The power sectors in China, India, and Mexico have undergone a process of deregulation and increased privatization, to varying degrees. The impact of these reforms has been mostly positive with increased competition and independent regulation helping to improve the overall institutional and financial health of the power sector. In India, the liberalization and restructuring of the power sector has to be seen as mixed at best due to poor design of the "reformed" power sector (i.e., not fully suitable for the Indian context), inept management of the reform process, and deficient governance in practice [48-51]. However, there are signs of hope, including greater scrutiny of the performance of the reforms; better understanding that successful reforms necessarily will require a tailoring to the Indian context; and institutional learning and capacity building. Regulatory institutions in India will have to be strengthened by giving them greater credibility and enabling the development of their capacity. In addition, regulators themselves must work in a cooperative manner to improve and strengthen regulatory practices and improve stakeholder participation [48]. While private investors have entered other sectors in India, they have been more hesitant to enter the energy market because of the preferential treatment given to public-sector energy companies [9]. It is, therefore, important that a transparent, predictable, and consistent investment framework be put in place. Another priority should be to reduce start-up hurdles, such as delays in acquiring land, environmental clearances, and construction permits [9].

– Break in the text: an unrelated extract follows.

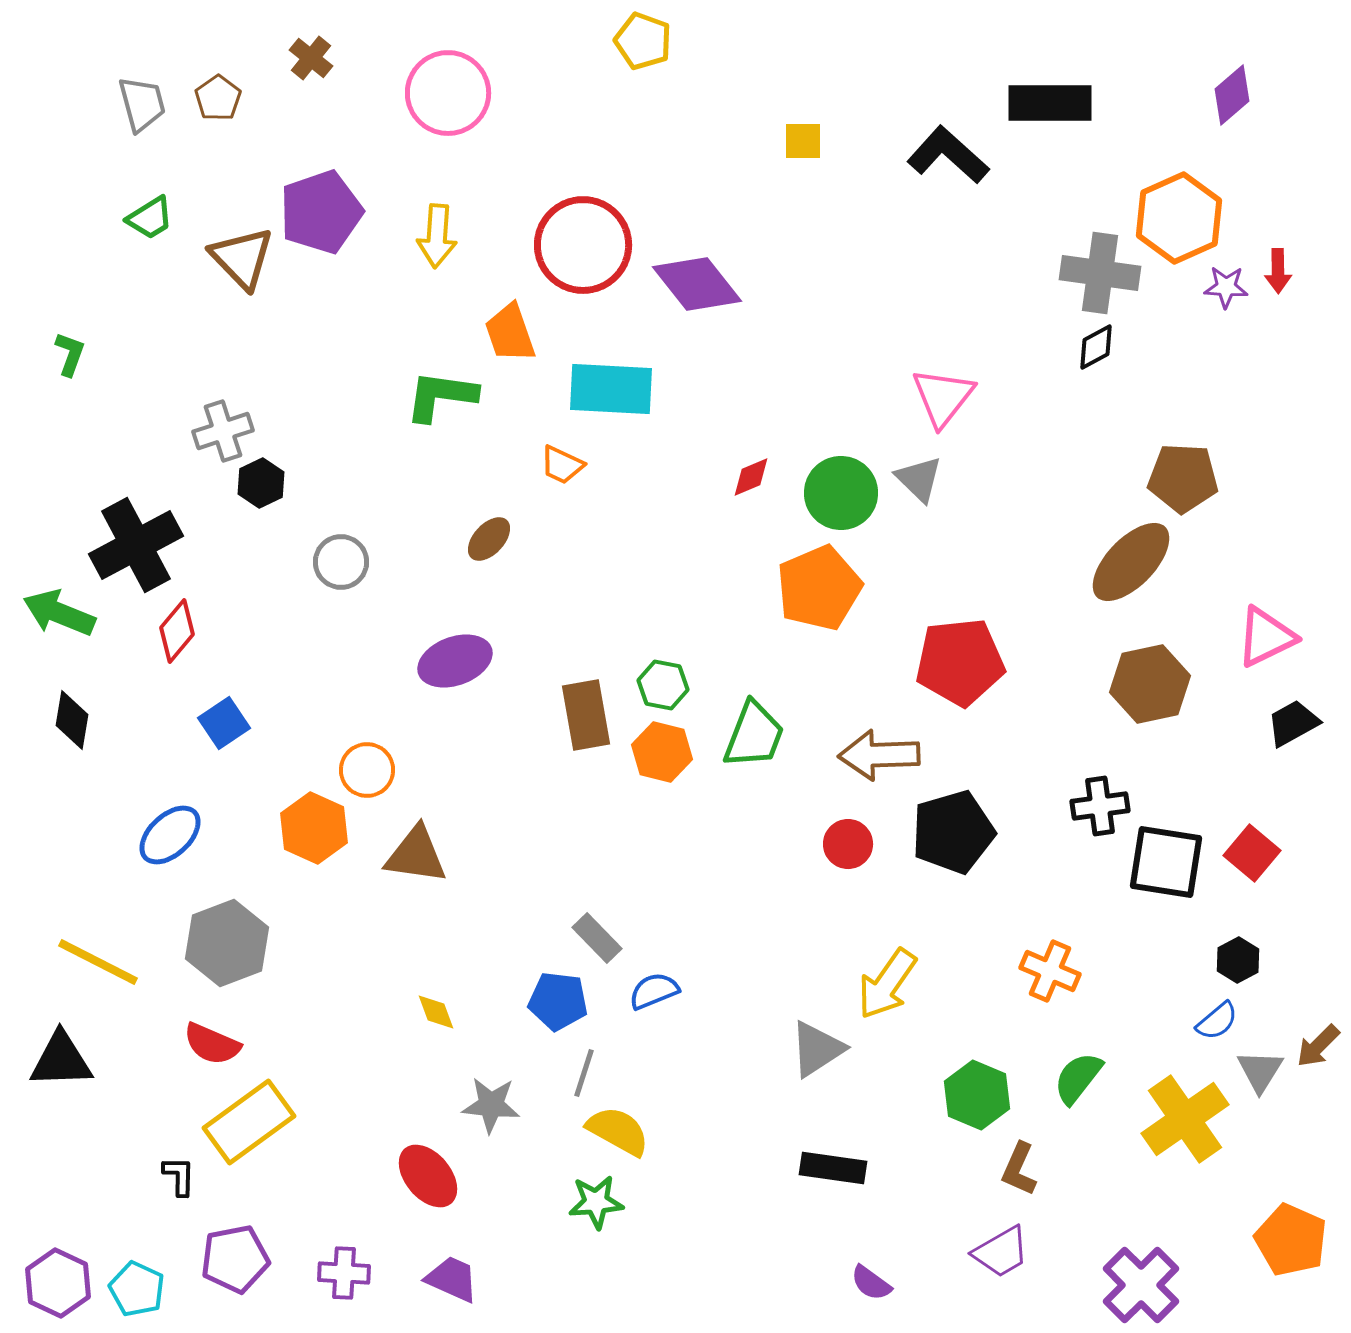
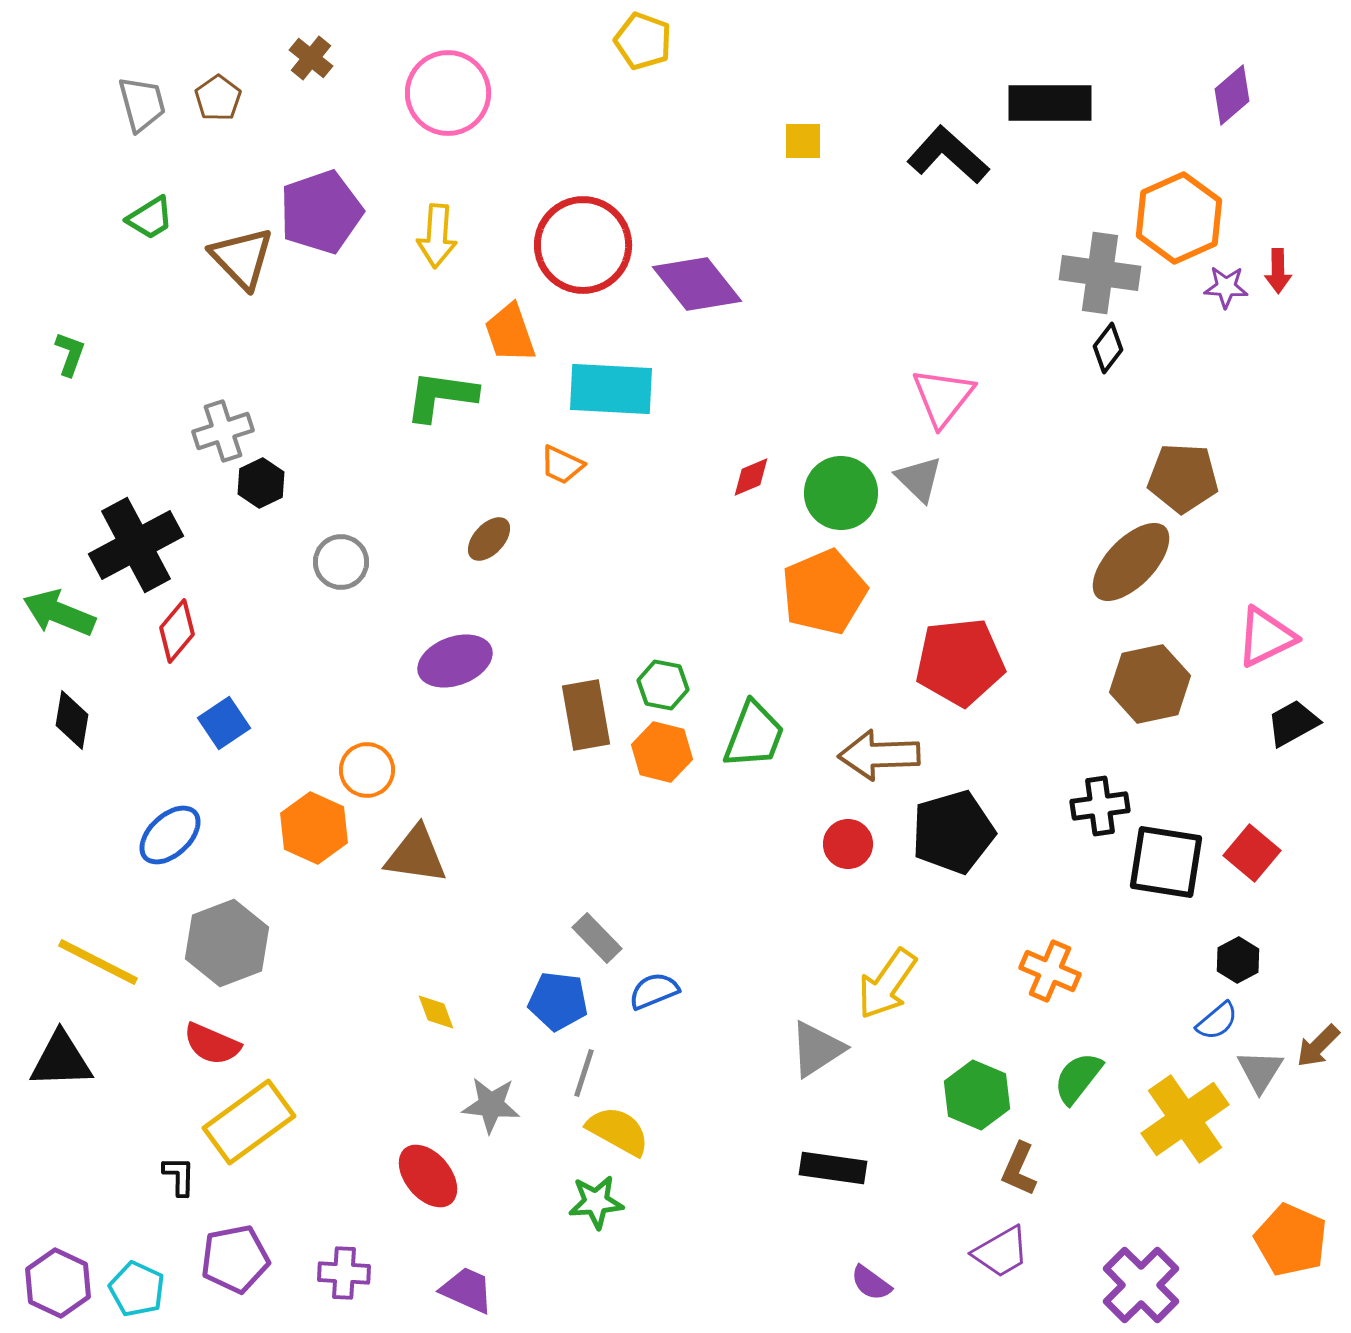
black diamond at (1096, 347): moved 12 px right, 1 px down; rotated 24 degrees counterclockwise
orange pentagon at (819, 588): moved 5 px right, 4 px down
purple trapezoid at (452, 1279): moved 15 px right, 11 px down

Power sector reforms in the Chinese electricity market began in the mid-1980s when non-central governmental entities were allowed to invest in generation, and the process of reform received a boost in 2002, when the State Power Corporation (SPC) was split into two transmission and nine-generation companies, resulting in a dramatic change in the structure and ownership of the power sector. Further, private investments by local and foreign players have been increasing, overseen by the State Electricity Regulatory Commission. Central government has been actively seeking the involvement of private and state-owned entities to introduce the elements of market-based incentives to improve system efficiency. However, to meet the goals of economic growth, power sector reforms will have to be accelerated in China, to meet the needed investment in the power sector, without compromising environmental quality and health of its land and people [52].

While political efforts to introduce reforms in the energy and power sector have often been stalled by the Mexican congress, de facto liberalization has already taken place. The liberalization in the Mexican power sector is spurred by changes in the regulations initiated in 1993 to open power sector to private investment [53]. In 2009, power generated by IPPs contributed about one-third of the total electricity generated in the country [38]. Given that private sectors contribution was nil only 10-years ago, this indicates a significant shift towards privatization in Mexican power sector, compared to that in China and India. However, the uncertainty in the policy environment and slow pace of deregulation has been a key deterrent to increased participation by the private sector in all aspects of power sector. Specifically, the reform has been slow in other parts of power sector. To summarize, structural reforms are a key component in meeting long-term energy demand of the three economies, but the electricity sectors are far from being competitive. Weak institutional framework and lack of clear policy direction are key impediments in achieving regulatory reforms to make the power sector more competitive in these economies.